Приключения со сменой кожи | страница 2



А вот и нескончаемая лента моментальных снимков матери, прислоненная к вазе на подоконнике. Фотограф из-под черного покрывала снял ее на Чэпл-стрит и проявил снимки, пока она разглядывала термосы и курительные принадлежности в витрине ближайшего магазина, желая доброго утра хозяйственным сумкам, выходным дамским костюмам и шляпкам в форме цветочного горшка или ночной вазы на аккуратно завитых головах. Она шла вниз по улице, мимо витрин, полная, спокойная, уверенная, погруженная в свои заботы, сжимая сумочку и сторонясь домохозяек, изнемогающих под тяжестью кошелок с провизией на целую неделю, заглядывая в зеркальные двери мебельных магазинов.

«Ваши фотографии готовы». Увековеченная в мгновении, она всегда теперь идет за покупками меж хрустальной вазой с искусственными цветами и коробкой со шпильками, винтиками, пуговицами, пустыми флакончиками от шампуня, катушками, липучкой для мух и сигаретными пачками. Без малого в два часа ночи она торопилась по Чэпл-стрит на фоне фетровых шляп и непромокаемых плащей «барберри», движущихся навстречу друг другу, зонтов, раскрытых месяц назад с первыми каплями дождя, размытых лиц, которые никогда не будут узнаны, и призраков в торговом центре раздавшегося, словно затонувшего, города. Он почти слышал, как стучат по трамвайным рельсам ее туфли. Он почти видел круглый металлический значок «Общества миссис Россер» под пастельным шелковым шарфом и бабушкину камею в вырезе малинового вязаного джемпера.
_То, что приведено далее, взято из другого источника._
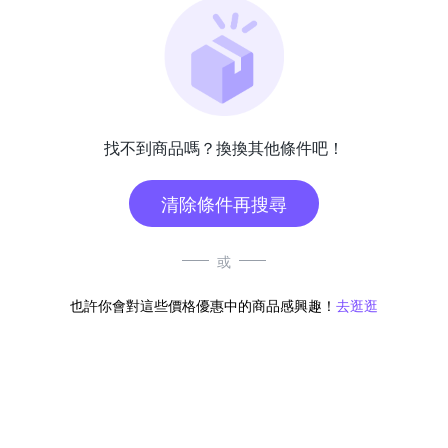
找不到商品嗎？換換其他條件吧！
清除條件再搜尋
或
也許你會對這些價格優惠中的商品感興趣！
去逛逛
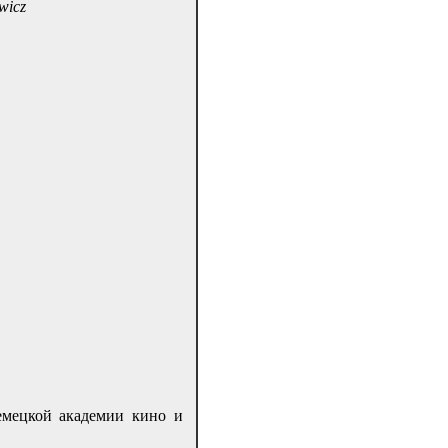
wicz
емецкой академии кино и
Раздался звон – часы пробили два. Самюэль протянул руку и взял пленку – полоску снимков. Затем он порвал ее на кусочки. Мертвое, спокойное лицо матери полностью уцелело на одном клочке, и он разорвал его на щеки, глаза и подбородок.

Шпицу приснился кошмар, и он зарычал, оскалив мелкие зубы. «Лежать, Тинкер. Спи, малыш». Он сунул обрывки в карман пижамы.

На камине возле часов стояла фотография сестры в рамке. Он уничтожил ее одним движением, разорвав застывшую улыбку и скомкав стриженую головку, он отправил к чертям женскую школу с длинноногими новичками в черных штанишках; девчонки с мускулистыми ногами, которые прыскали в ладошку, пробегая через ворота, когда он шел мимо, были разодраны в кармане его пижамы; они исчезали в подъезде и ложились по частям напротив его сердца. Стенли-роуд, где находится женская школа, никогда больше о нем не узнает. «Иди к черту, Пегги, – прошептал он сестре. – Со всеми своими стройными длинными ножками, с танцами для юных либералов, с дружками, которых ты приводила к нам на воскресный ужин, и Лайонелом, с которым ты целовалась в подъезде. Теперь он юрисконсульт. Когда мне было одиннадцать, а тебе семнадцать, я слышал из своей спальни, как ты играла „Пустынную песню". Все люди мира остались внизу».